La Grande High School homebuilding project to begin next fall

Published 7:00 am Friday, October 21, 2022

LA GRANDE — An unconventional class assignment next fall awaits some La Grande High School students.

Students in the school’s construction class will begin building an approximately 2,000-square-foot mid-level home.

The structure will be constructed as part of a homebuilding program now being created at the high school that will start early in the 2023-24 school year. The program recently moved a big step forward when the La Grande School District officials learned their district will receive $515,000 federal funding to start the program.

“That gave us a big boost,” said Darren Hendrickson, the school’s construction and woods teacher.

Hendrickson will be helping guide La Grande High School students at the home construction site, which will be directed by a private general contractor.

The $515,000 grant will provide a springboard for the program. The structure, once complete, will be sold, and money from the sale will be used to construct a second house. Money from the sale of the home and all other homes later built by the program will go toward constructing more houses as part of a perpetual process.

The first house will be built at I Avenue and Third Street on a lot the La Grande School District purchased for the construction program. Hendrickson said the second house built through the program may be constructed on the same lot.

The program aims to help students develop the skills they need to land jobs in the construction field after they graduate. Hendrickson said the chances of securing a high-paying job in homebuilding are excellent now because there is a nationwide shortage in construction workers for a variety of reasons.

There is a pent-up demand for building construction following the COVID-19 pandemic, the teacher said, and a large number of construction workers are retiring.

Hendrickson said construction workers often retire when they are 45 to 50 years old because the work is so demanding physically.

“It has a high rate of turnover,” he said of the industry.

Getting ready

Hendrickson is preparing students in his woodworking classes for involvement in the home building project by having them construct sheds. He said building a shed is good preparation for homebuilding because one must do many of the same things they do when constructing a house, including putting in trusses, a floor system and a roof.

In the process of building sheds and later homes, students will be applying what they have learned in math classes to the construction process. For example, when determining heights and measurements needed to give a roof a certain pitch level, the students use the Pythagorean theorem they learned in geometry.

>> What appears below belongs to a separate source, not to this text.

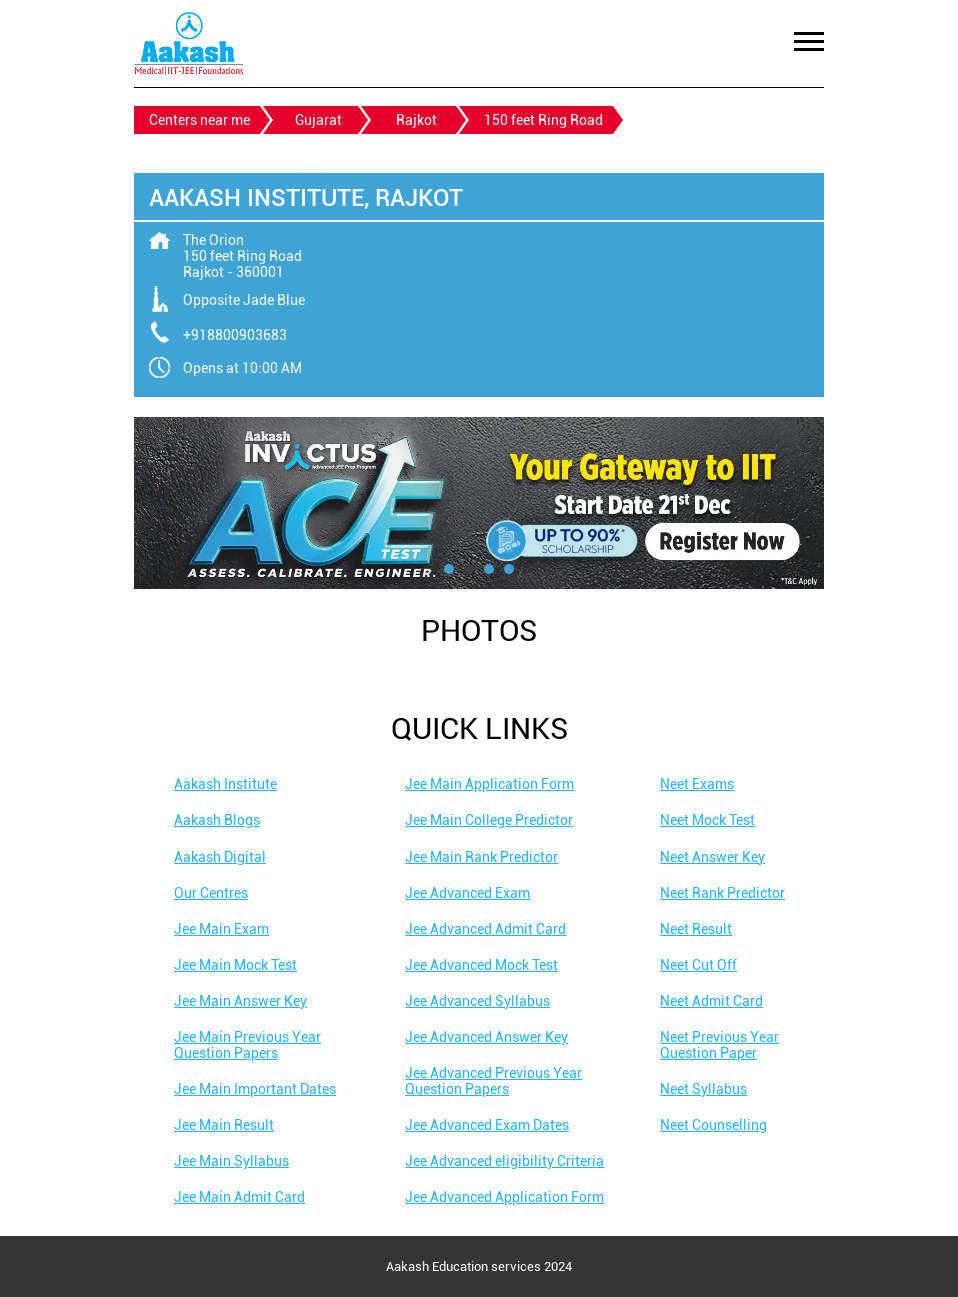 Image resolution: width=958 pixels, height=1297 pixels. What do you see at coordinates (509, 569) in the screenshot?
I see `4 [tab]` at bounding box center [509, 569].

Hendrickson noted that when students have a chance to apply things like geometry and algebra concepts to construction, they develop a better understanding of them.

At the house construction site, work requiring professional certification, such as the pouring of concrete and installation of electrical writing, will be done by subcontractors, all of whom will be helping students learn about the building process.

Hendrickson said a spinoff of being involved in homebuilding is that it will give students a sense of ownership in the community and the chance to feel like they are making a difference.

“Years from now they will drive by these homes and say to themselves, ‘I helped build that.’ They will have a real sense of pride,” he said.

Similar programs

The new course will be comparable to a construction class taught at Elgin High School since 2015.

The course’s students have completed almost two homes under the direction of Matt Adams, the high school’s woodshop and construction teacher. Adams said students are learning life skills that will help all of them even if they do not pursue careers in construction. For example, they are learning how to install drywall. The ability to do this will come in handy, he said, when the students build or add on to their own homes.

“Something like that is in everyone’s future,” he said.

Adams said it can be challenging to get students interested in taking the class, but once they enroll in it, many continue taking the course until graduating. He said it is heartening to see how students take ownership of the homes they build. Adams enjoys hearing students or former students refer to seeing “our house” when discussing one of the structures they constructed.

Elgin High School has a history of having students build houses that dates back before the current program started. Elgin School District Superintendent Dianne Greif noted students constructed the building that now houses the Elgin Museum and the school district’s alternative school building.

Gust Tsiatsos, owner of the local construction firm GCT Land Management, is a fan of the effort to create the homebuilding program at La Grande High School. Tsiatsos hopes that the new class will help get more students interested in blue collar careers. The contractor said interest in such careers has slipped in today’s computer age when many young people are more interested in all things digital.

“Blue collar careers have been undersold,” he said.

Tsiatsos said that when he was growing up more young people wanted to go into the construction field.

“Young people aspired to it,” he said.